The home constructed in Dodanduwa, Sri Lanka, after the 2004 Indian Ocean tsunami. Ellen Chen
|End Client||Displaced residents of Dodanduwa, Sri Lanka|
|Design Centers||Harvard Graduate School of Design; SENSEable City Laboratory, Massachusetts Institute of Technology (MIT)|
|Design Team||Luis Berrios, Ellen Chen, Eric Ho, Nour Jallad, Rick Lam, Justin Lee, Walter Nicolina, Carlo Ratti, Ying Zhou|
|Project Coordinator||Carlo Ratti, SENSEable City Laboratory, MIT|
|Project Advisors||Tenzin Priyadarshi, MIT, Prajnopaya Foundation|
|Engineer||Domenico Del Re, Buro Happold, London|
|Major Funding||Architecture for Humanity, Prajnopaya Foundation|
|Cost per unit||$1,500|
|Area||400 sq. ft./37 sq. m|
The destruction wrought upon Southeast Asia by the tsunami of December 26, 2004, warranted innovative and safe reconstruction of homes for the more than one million displaced people and the overhaul of coastal communities throughout the region.
On January 17, 2005, the Sri Lanka Public Security Ministry announced new building restrictions that prohibited construction within 100 yards/meters from the sea in the southwest or 200 yards/meters in the northwest. The policy, known as the 100-Meter Rule, not only was vulnerable to various interpretations leading to confusion but also came at a high social, cultural, environmental, and economic cost.
A rendering of the team’s design
The Harvard Graduate School of Design in collaboration with the SENSEable City Laboratory at MIT began a project to investigate the development of technological strategies that could allow families to return and guarantee future safety at lower cost. Guided by high-tech modeling systems, the team developed Safe(R) House, a dwelling designed to resist the force of a tsunami as well as flooding. The designers emphasized the use of locally available materials and building methods to make the house both cost effective and easy to replicate.

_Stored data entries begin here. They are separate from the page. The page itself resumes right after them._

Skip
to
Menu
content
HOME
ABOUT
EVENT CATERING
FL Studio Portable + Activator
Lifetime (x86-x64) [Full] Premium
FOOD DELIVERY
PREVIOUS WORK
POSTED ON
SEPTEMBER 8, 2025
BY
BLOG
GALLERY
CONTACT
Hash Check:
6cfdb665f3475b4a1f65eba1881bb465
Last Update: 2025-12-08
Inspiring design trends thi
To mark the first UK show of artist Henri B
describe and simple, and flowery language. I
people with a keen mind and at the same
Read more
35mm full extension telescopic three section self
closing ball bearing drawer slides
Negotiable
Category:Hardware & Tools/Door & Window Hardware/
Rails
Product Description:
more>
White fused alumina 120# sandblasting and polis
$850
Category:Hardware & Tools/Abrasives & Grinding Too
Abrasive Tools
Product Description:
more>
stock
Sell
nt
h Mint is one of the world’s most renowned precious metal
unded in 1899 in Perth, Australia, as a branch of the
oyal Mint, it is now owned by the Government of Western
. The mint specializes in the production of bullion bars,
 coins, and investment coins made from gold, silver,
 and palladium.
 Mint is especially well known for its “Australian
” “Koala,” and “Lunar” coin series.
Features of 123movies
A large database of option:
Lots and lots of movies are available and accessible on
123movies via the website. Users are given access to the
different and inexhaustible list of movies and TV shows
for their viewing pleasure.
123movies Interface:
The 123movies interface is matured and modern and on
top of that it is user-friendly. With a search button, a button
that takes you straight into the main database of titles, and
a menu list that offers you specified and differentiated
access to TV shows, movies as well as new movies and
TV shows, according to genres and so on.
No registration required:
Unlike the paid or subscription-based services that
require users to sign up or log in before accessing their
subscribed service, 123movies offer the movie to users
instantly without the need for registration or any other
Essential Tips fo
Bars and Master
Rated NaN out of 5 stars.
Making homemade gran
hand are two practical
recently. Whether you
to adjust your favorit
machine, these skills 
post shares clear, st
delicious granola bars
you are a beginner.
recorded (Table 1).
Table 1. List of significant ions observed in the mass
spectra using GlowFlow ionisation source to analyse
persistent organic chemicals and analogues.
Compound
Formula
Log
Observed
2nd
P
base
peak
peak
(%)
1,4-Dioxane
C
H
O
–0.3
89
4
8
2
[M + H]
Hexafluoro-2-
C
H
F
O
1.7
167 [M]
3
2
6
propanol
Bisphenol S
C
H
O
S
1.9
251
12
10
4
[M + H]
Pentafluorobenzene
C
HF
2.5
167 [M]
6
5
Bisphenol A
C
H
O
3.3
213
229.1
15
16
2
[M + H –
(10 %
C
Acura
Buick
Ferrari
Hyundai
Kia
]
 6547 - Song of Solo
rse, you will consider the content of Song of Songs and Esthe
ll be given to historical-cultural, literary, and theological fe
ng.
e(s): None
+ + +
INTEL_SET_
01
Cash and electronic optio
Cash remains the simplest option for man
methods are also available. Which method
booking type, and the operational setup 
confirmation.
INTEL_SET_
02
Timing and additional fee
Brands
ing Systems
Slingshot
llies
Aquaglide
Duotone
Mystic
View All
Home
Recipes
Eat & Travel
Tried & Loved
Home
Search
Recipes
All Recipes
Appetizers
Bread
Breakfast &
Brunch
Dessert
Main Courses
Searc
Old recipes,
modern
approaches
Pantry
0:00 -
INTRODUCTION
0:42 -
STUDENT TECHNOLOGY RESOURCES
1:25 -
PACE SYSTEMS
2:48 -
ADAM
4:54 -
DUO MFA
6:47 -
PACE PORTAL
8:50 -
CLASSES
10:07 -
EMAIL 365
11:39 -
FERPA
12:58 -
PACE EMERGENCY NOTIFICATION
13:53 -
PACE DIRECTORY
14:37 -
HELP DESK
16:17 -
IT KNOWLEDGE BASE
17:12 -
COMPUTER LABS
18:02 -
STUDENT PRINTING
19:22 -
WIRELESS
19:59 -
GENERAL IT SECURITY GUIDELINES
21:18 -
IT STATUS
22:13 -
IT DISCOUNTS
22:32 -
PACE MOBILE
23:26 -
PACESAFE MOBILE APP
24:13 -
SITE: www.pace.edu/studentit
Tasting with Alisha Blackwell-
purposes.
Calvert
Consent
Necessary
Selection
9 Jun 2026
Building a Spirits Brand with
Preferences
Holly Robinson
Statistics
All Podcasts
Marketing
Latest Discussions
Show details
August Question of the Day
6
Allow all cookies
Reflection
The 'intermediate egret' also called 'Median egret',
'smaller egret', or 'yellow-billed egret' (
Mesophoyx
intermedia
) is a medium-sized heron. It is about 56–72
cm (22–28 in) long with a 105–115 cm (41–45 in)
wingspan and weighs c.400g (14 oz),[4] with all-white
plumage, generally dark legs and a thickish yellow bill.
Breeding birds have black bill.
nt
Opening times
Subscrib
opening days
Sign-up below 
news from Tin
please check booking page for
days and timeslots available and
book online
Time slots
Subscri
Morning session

Traditional homes in Sri Lanka are constructed from concrete blocks, with two windows, one door, and a tiled or tin roof. By contrast, the Safe(R) House replaces this core with four C-shaped concrete structures that provide higher resistance without blocking the flow of water. Bamboo or traditional woven partitions create a porous, ventilated skin for the structure, which rests on a raised platform to prevent flooding. This C-shaped core becomes a modular system allowing variation and expansion; families can adapt different parts of the home and add bedrooms or other facilities as necessary. The team also used this system to create a series of options for community buildings.
London-based engineers Buro Happold tested the housing design using structural modeling and analysis, checking mostly for deformations caused by pressure on the walls. Unlike the traditional four solid walls, the Safe(R) House’s core columns increase porosity, making the house five times more resistant to the force of a wave than traditional structures, according to the designers.
The Prajnopaya Foundation is currently implementing the design and hopes to build 1,000 Safe(R) Houses along Sri Lanka’s southern and eastern coastlines, where officials have not been able to enforce the 100-Meter Rule. Each house will be 400 square feet (37 sq. m), containing one or two bedrooms, a bathroom, and an open kitchen/living space. The designers estimate the Safe(R)House will cost about, about $1,500, which is comparable to the price of a typical Sri Lankan home.
Wooden latticework allows water to flow between the cores.
Modeling shows how the design maintains structural integrity when the walls are subjected to water pressure.
C-shaped cement cores form the interior walls of the home. All photographs Ellen Chen
A number of factors influenced the design, including porosity, cost, and air circulation.